What needs to be done: What lines in the records include the string "Estado"? Return each one.

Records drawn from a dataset
#####

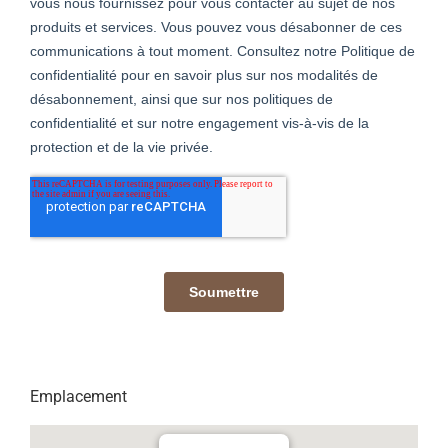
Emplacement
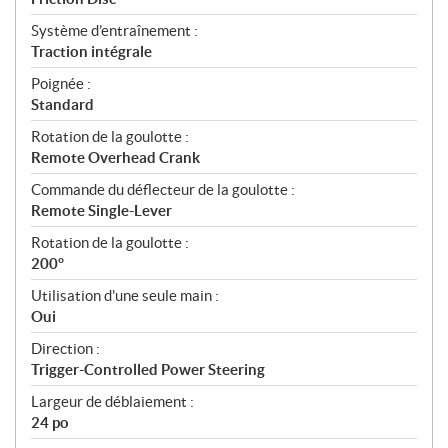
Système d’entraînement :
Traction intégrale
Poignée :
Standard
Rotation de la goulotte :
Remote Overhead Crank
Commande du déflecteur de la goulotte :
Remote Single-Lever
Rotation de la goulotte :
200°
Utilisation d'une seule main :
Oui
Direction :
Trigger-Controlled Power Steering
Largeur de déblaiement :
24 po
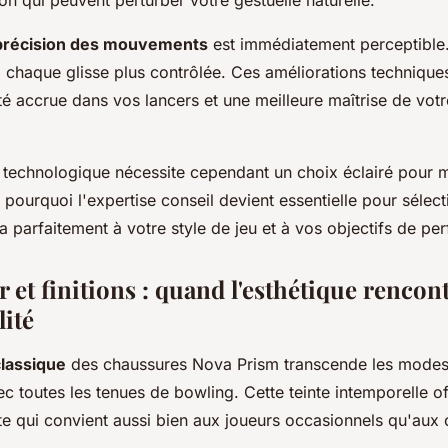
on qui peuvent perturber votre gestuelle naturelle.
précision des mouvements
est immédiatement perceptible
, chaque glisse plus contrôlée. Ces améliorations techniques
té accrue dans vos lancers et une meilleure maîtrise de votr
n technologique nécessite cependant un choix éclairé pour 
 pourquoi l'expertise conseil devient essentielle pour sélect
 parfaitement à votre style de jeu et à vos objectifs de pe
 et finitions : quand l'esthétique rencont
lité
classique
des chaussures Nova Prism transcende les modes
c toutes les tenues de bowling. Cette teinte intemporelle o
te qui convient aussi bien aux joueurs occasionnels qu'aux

#####

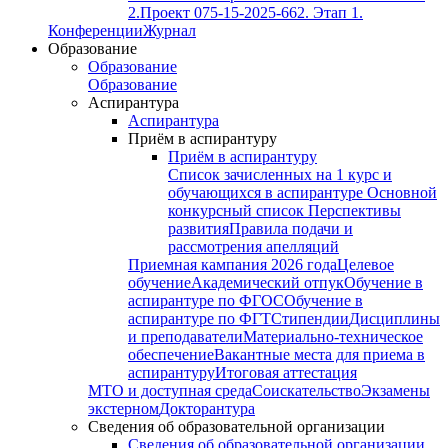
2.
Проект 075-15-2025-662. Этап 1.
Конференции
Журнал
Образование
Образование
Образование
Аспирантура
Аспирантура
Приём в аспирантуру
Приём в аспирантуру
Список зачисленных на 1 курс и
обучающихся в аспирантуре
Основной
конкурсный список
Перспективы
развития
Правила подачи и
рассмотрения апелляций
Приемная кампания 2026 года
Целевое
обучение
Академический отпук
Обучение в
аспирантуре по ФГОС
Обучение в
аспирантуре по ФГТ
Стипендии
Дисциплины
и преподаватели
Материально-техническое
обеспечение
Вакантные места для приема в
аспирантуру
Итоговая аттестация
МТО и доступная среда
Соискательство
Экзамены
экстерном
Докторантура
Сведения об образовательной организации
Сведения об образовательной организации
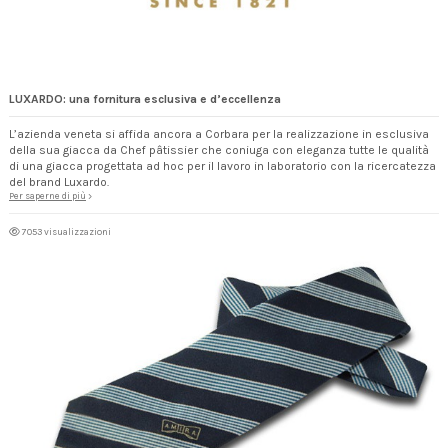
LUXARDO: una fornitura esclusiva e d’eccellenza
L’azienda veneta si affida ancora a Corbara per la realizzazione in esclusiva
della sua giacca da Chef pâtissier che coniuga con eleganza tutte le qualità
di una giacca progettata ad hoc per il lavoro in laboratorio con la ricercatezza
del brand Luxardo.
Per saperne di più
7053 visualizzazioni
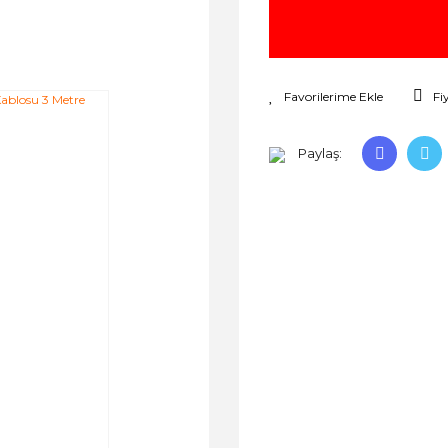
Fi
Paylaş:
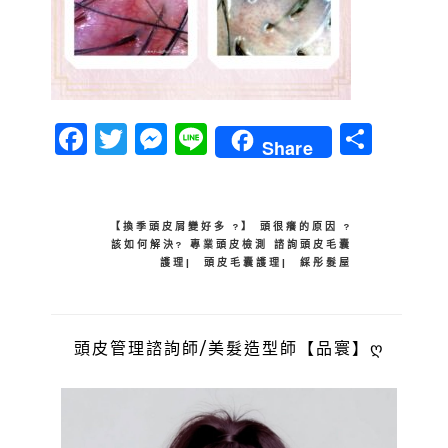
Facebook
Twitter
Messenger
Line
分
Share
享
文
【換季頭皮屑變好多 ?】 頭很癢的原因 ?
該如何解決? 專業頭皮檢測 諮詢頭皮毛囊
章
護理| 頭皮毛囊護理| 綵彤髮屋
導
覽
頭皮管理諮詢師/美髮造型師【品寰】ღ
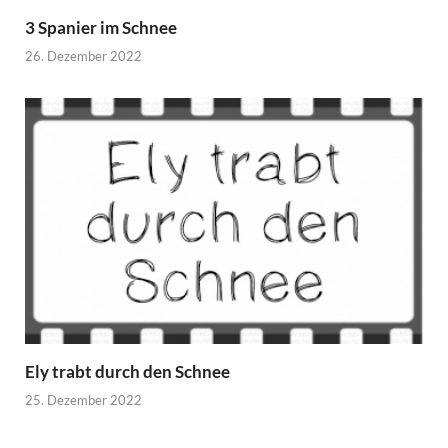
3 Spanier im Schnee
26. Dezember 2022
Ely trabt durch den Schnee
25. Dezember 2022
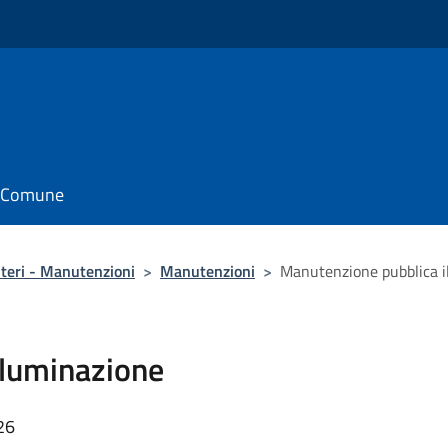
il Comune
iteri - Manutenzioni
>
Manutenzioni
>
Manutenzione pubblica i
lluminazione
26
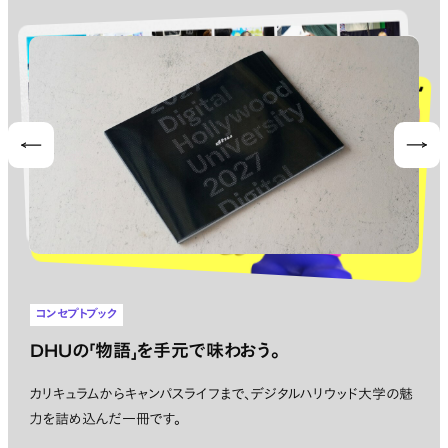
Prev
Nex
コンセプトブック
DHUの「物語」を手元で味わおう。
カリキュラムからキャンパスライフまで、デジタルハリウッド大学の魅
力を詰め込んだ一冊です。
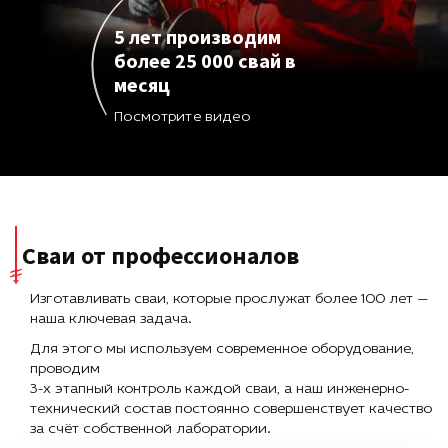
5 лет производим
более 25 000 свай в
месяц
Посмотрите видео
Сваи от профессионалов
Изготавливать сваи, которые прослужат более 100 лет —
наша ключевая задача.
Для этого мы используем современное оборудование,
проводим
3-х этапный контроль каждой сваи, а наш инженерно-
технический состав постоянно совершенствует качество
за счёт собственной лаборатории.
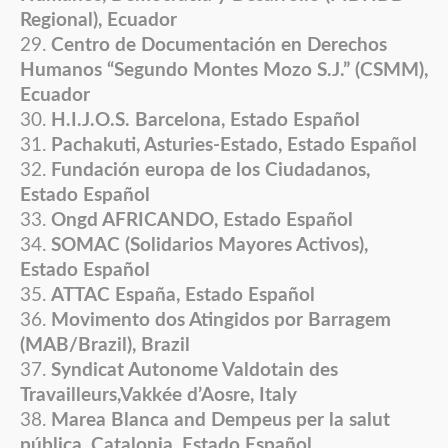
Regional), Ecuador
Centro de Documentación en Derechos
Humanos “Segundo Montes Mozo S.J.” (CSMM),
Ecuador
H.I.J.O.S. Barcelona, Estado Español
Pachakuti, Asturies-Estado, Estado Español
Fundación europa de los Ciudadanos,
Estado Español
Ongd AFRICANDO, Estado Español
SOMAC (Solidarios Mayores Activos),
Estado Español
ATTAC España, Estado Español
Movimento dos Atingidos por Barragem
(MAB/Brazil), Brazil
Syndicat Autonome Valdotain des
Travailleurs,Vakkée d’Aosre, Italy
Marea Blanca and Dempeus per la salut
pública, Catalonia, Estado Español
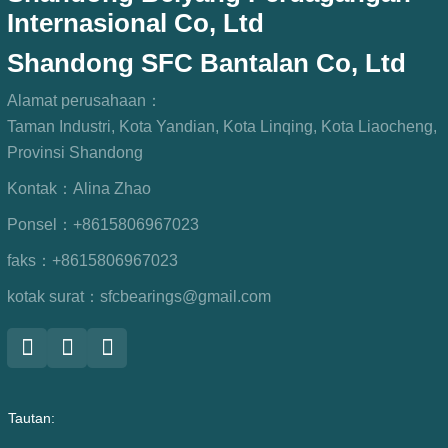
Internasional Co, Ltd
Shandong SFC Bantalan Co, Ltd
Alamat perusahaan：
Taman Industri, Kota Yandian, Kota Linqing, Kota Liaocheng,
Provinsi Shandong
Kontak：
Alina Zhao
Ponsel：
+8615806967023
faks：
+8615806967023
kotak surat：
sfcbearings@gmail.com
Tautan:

#####

Answer:
H.I.J.O.S. Barcelona, Estado Español
Pachakuti, Asturies-Estado, Estado Español
Estado Español
Ongd AFRICANDO, Estado Español
Estado Español
ATTAC España, Estado Español
pública, Catalonia, Estado Español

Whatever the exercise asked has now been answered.